Bei der Würdigung oder Authentifizierung von Tenshō-Schwertern sollten mehrere Punkte beachtet werden.
Tenshō-Klingen besitzen eine "widersprüchliche Schönheit", in der sich die Ästhetik von Koto-Schwertern mit dem Pragmatismus von Shintō-Schwertern schneidet. Dies war eine Ära, in der der Qualitätsunterschied zwischen Schwertern, die von Meisterschmieden hergestellt wurden, und massenproduziierter kazuuchi am stärksten ausgeprägt war, und das Verständnis dieser Disparität ist der Schlüssel zur tieferen Würdigung von Tenshō-Schwertern.
Mit der Tenshō-Periode als Trennlinie trat die Welt der japanischen Schwerter in eine neue Phase ein. Nach der Schlacht von Sekigahara in Keichō 5 (1600) und der Etablierung des Tokugawa-Shogunats kam eine Friedenszeit an, und Schwerter wurden neu bewertet von "Kriegsinstrumenten" zu "spirituellen Symbolen des Samurai".
Allerdings wurden die von Tenshō-Schmieden versuchten Innovationen – die Rationalisierung der Form, die Umorganisation der Produktionszentren und die Expansion der Vertriebsnetze – sicherlich an die nächste Generation weitergegeben. Der neue ästhetische Sinn, der von Horikawa Kunihiro etabliert wurde, beeinflusste viele Schmiede der frühen Edo-Periode. Die Zerstreuung von Schmieden aus der Bizen-Region während ihrer Genesung von der großen Flut, die anschließend an verschiedenen Orten aktiv wurden, brachte eine geografische Expansion der Schwertkultur mit sich.

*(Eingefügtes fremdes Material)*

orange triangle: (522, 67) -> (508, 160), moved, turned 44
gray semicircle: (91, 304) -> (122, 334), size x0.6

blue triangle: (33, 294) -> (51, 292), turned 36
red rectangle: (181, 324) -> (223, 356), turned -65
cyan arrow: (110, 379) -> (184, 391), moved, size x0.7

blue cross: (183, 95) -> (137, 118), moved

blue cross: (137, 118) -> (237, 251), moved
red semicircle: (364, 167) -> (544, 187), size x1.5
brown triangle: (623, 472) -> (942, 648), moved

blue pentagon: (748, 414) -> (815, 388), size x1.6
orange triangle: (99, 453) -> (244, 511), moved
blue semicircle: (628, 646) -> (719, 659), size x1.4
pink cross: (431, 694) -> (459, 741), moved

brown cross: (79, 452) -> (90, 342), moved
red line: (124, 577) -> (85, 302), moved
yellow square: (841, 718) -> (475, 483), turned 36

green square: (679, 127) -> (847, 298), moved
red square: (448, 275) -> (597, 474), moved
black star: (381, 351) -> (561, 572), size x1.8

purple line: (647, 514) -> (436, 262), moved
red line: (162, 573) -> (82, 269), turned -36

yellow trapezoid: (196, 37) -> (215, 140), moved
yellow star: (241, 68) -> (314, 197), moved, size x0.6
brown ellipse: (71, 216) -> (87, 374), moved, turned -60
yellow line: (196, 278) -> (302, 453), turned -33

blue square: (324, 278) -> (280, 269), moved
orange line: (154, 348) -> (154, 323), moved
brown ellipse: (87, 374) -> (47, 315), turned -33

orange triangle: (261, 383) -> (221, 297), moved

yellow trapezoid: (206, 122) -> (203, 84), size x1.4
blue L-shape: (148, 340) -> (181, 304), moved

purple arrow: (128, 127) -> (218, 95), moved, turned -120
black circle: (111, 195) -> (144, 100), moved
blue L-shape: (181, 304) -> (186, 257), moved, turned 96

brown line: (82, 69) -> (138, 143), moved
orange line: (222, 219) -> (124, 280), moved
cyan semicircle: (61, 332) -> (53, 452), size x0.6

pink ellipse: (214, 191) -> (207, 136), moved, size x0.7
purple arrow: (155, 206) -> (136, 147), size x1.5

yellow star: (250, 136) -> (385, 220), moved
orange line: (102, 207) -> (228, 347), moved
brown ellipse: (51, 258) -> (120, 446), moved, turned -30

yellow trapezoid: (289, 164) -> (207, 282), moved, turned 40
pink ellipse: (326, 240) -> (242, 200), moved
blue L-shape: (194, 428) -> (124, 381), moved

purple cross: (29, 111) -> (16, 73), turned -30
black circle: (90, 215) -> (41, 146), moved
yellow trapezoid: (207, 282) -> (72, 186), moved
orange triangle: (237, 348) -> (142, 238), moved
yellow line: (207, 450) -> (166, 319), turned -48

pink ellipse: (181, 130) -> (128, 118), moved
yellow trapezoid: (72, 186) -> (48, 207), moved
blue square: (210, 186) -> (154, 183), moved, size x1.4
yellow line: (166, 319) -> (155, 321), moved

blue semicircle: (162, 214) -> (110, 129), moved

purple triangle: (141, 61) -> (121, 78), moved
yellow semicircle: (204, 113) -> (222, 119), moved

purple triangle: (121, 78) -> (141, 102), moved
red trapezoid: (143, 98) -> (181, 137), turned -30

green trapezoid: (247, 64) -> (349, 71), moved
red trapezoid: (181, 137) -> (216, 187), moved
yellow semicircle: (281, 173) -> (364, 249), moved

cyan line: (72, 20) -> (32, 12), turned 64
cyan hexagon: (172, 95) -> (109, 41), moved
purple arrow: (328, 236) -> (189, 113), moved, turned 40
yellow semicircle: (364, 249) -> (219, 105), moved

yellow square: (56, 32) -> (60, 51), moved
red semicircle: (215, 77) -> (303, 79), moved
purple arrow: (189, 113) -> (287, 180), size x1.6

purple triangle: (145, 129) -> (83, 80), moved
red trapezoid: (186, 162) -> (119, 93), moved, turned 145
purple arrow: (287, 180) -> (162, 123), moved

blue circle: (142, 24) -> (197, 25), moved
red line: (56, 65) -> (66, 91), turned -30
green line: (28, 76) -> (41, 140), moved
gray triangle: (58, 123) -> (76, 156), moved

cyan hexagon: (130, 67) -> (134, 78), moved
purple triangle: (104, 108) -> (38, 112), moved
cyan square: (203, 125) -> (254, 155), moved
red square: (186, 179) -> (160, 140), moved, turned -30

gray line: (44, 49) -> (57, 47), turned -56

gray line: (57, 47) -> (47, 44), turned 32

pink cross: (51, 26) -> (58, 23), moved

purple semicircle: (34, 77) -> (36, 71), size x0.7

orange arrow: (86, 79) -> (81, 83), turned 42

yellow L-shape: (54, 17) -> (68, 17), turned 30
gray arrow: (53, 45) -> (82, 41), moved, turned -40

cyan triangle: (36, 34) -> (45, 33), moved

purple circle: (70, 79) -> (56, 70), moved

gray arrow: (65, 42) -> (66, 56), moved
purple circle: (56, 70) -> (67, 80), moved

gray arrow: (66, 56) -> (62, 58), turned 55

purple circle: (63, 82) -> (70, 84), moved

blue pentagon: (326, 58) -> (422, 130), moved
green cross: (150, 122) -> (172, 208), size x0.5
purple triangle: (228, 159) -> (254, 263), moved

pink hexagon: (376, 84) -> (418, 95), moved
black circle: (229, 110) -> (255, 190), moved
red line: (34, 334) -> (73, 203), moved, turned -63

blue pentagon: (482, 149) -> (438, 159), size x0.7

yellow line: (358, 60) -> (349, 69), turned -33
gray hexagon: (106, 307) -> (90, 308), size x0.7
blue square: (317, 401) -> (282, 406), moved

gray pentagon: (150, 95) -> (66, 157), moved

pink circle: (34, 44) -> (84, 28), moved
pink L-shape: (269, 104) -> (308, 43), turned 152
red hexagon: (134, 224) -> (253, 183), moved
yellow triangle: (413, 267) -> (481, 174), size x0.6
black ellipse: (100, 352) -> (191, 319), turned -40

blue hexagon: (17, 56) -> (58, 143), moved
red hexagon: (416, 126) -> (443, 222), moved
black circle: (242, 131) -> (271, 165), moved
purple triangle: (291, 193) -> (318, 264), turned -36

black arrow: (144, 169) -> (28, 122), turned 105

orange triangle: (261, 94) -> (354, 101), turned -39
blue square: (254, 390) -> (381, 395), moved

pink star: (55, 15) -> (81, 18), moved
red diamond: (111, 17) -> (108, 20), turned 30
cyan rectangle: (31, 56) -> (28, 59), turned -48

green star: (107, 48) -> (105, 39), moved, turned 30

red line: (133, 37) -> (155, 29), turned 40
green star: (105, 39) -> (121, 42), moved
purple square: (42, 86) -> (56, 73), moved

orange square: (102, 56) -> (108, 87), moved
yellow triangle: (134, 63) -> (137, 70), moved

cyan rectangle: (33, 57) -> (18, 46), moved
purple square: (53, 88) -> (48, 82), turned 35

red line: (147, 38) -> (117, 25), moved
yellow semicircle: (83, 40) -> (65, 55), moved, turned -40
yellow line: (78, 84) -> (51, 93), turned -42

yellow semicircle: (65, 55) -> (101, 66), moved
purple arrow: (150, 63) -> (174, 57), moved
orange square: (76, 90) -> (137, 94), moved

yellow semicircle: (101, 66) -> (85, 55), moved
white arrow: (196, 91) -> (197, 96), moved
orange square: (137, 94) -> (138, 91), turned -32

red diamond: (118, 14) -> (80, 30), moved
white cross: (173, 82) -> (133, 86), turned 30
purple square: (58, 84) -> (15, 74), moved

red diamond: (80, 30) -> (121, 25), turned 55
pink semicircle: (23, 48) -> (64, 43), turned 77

Eher als die Tenshō-Periode nur als "das Ende der Koto-Ära" zu betrachten, offenbarte die Neuinterpretation als "der Beginn einer Ära", in der die japanische Schwertkultur nationalisiert und diversifiziert wurde, dass die Klingen dieses turbulenten Zeitalters eine reichere, tiefere Bedeutung erwerben.